Maintenant arrivons aux principes et à leur application. Supposé qu’il y ait eu des coupables, et que le bien de la colonie voulût qu’ils fussent punis, les lois coloniales avaient tracé la marche ; il y a des tribunaux dans la colonie ; ces tribunaux ont connu de l’accusation portée contre Bissette, Fabien et Volny ; ceux-ci du moins, si l’on a violé les formes et les lois, ont un moyen sûr d’en obtenir réparation ; la Cour de cassation fera droit à leurs griefs.

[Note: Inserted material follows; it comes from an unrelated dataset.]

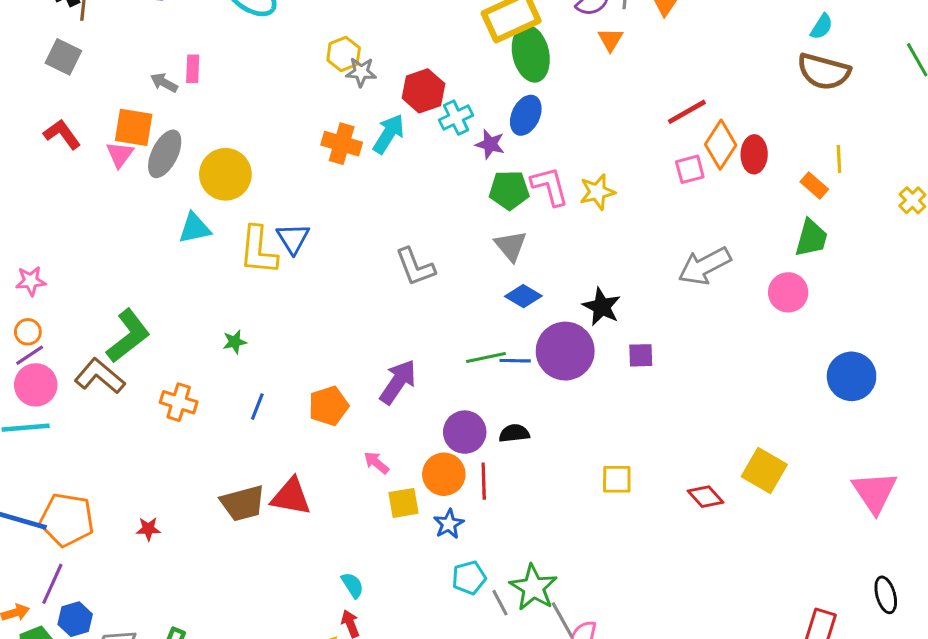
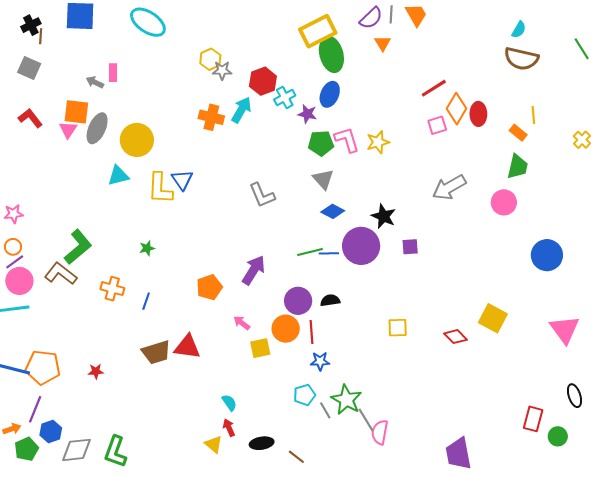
blue line: (257, 407) -> (146, 301), moved
blue star: (449, 524) -> (320, 361), moved, turned 30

Ceux-là sont jugés, et à leur égard, le ministère n’a d’autres devoirs à remplir que de transmettre les pièces qui lui sont remises à titre de dépôt, pour arriver plus sûrement à leur destination.

Mais quant aux déportés qui, quoi qu’on ait pu dire à V. E., ont touché le sol français, qui ont communiqué avec la mère-patrie, qui ont saisi, de leurs justes réclamations, les autorités locales et supérieures, à Brest et à Rochefort, dont plusieurs d’ailleurs ont débarqué ; que leur répondra-t-on ? Pourra-t-on dire qu’ils ont été jugés ? Pourra-t-on leur donner légalement la qualité de condamnés ?

Ces épithètes flétrissantes leur ont été données ; loin de nous la pensée d’accuser la pureté des intentions ; S. M. qui ne pourrait pas enlever au plus humble de ses sujets la moindre parcelle de sa propriété, aurait-elle délégué à d’autres le pouvoir de disposer arbitrairement de la liberté, qui est la première et la plus précieuse des propriétés ? on n’a pas informé V. E. de la différence immense qu’il y avait entre un tribunal légalement institué et le conseil de gouvernement qui a pris sur leur sort des décisions que l’on a toujours cachées.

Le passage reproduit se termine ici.